Being the conduit between the passengers and the crew, he was the one who had to handle the complaints and issues and he did it with grace. If it had not been for him, this cruise would have been about the problems and not about the amazing islands and the wealth of wildlife on land and below the sea.

Despite the issues, we loved our trip to the Galapagos and would tell anyone considering sailing on the Galapagos Vision that it is worth it…especially if the price of other boats would take the islands out of the itinerary. It was very relaxing, there was lots of down time, the itinerary is great and being in a smaller group was fantastic. Just, know not to expect too much and be ready to roll with the punches. Oh, and lock your bathroom door…despite it being in your room, it’s not a private bath!

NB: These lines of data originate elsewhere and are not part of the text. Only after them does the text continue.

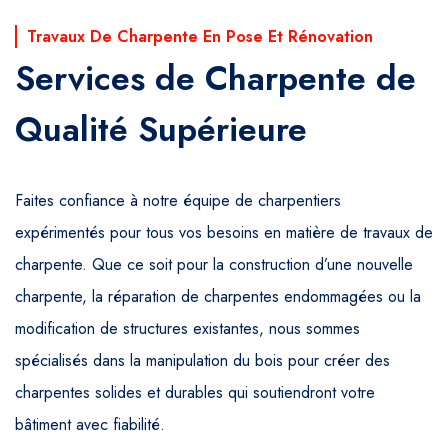
Travaux De Charpente En Pose Et Rénovation
Services de Charpente de
Qualité Supérieure
Faites confiance à notre équipe de charpentiers
expérimentés pour tous vos besoins en matière de travaux de
charpente. Que ce soit pour la construction d’une nouvelle
charpente, la réparation de charpentes endommagées ou la
modification de structures existantes, nous sommes
spécialisés dans la manipulation du bois pour créer des
charpentes solides et durables qui soutiendront votre
bâtiment avec fiabilité.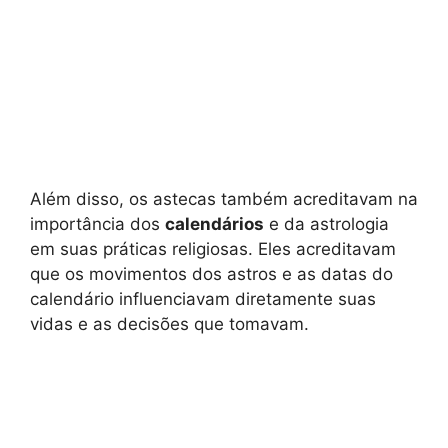
Além disso, os astecas também acreditavam na
importância dos
calendários
e da astrologia
em suas práticas religiosas. Eles acreditavam
que os movimentos dos astros e as datas do
calendário influenciavam diretamente suas
vidas e as decisões que tomavam.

7 thoughts on “What I Wish I Knew Before Boarding the Galapagos Vision

  1. Pingback: Zufall » Blog Archive » Photo Blog: Galapagos Islands, Ecuador

  2. I am so glad that some of the ¨not so perfect¨issues you encountered didn´t ruin your trip, or your memories of these glorious islands.
    Local responsible agents generally give you a contact number for emergencis, or have offices in the Galapagos where a representative can help you out. It´s great that the crew, guide and captain on Vision did their best to help you out with the meals etc… (and at least the shower incident is a good story to tell!)
    The rule of thumb in Galapagos is: you get what you pay for, and it´s good to know your fellow travelers were as laid back as you. Glad your overall experience wasn´t tainted by the inconveniences.

  3. Pingback: Photo Blog: Galapagos Islands, Ecuador | Zufall Adventures

  4. Hello my friends, my name is Patty and I am owner of the Galapagos Vision.  Thank you for your very detailed comments about our boat.  Feed back is very important for us.  We would like to personally  follow  up with you in terms of any suggestions that you have regarding our boat.  Please let us know how we can contact you.  We hope to hear from you soon.  

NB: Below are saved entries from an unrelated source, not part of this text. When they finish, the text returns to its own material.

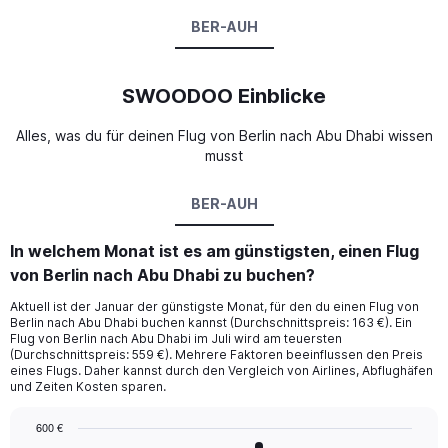
BER-AUH
SWOODOO Einblicke
Alles, was du für deinen Flug von Berlin nach Abu Dhabi wissen
musst
BER-AUH
In welchem Monat ist es am günstigsten, einen Flug
von Berlin nach Abu Dhabi zu buchen?
Aktuell ist der Januar der günstigste Monat, für den du einen Flug von
Berlin nach Abu Dhabi buchen kannst (Durchschnittspreis: 163 €). Ein
Flug von Berlin nach Abu Dhabi im Juli wird am teuersten
(Durchschnittspreis: 559 €). Mehrere Faktoren beeinflussen den Preis
eines Flugs. Daher kannst durch den Vergleich von Airlines, Abflughäfen
und Zeiten Kosten sparen.
600 €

  5. I stayed on the Galapagos Vision for 8 days and it was the best experience I’ve ever had…although I think I had the best room (to myself!), and I’ll eat anything. I loved being on a catamaran and lying on the nets when we moved between islands in the afternoon. The crew changes around quite a bit I think, but my guide, panga driver, captain and everyone else were all fantastic. Like Valerie says, you should know what you’re getting yourself into – boats aren’t ever going to be the most comfortable accommodation – but you could do a lot worse than this awesome boat!

  6. I think it is a little presumptuous if one wants to pay as less as possible, but expect to get the amenities of a luxuary boat…
    I spent the best time of my life on the Galapagos Vision (Januar 2012). There is little space on that boat, that’s a fact, but I did not mind it a bit. I wanted to see those marvellous islands and that is exactly what I got. We had the best guide ever: Milton was so enthusiatic and had an answer to every question. Our crew was really nice, always helpful and our room was always clean (we had never had any shirt-in-the-room-incident). The food was excellent, especially if you keep in mind that the storing capacities on a little boat a limited. There were vegeratarians among our group and I heard nobody complaining. I guess there might be problems if you are not or cannot be a little more tolerant with your eating habits compared to at home, but you should keep in mind that you are staying on a little boat in the middle of a nature’s paradise!
    As all of the other passengers were really nice people, we had no problems in assigning the rooms. The couples got the double rooms (the one who booked last minute got the room without bathroom), the others the twin rooms. There was no discussion at all, and, having a room with private bath, we did not mind to let the couple without bath take a shower in our bath.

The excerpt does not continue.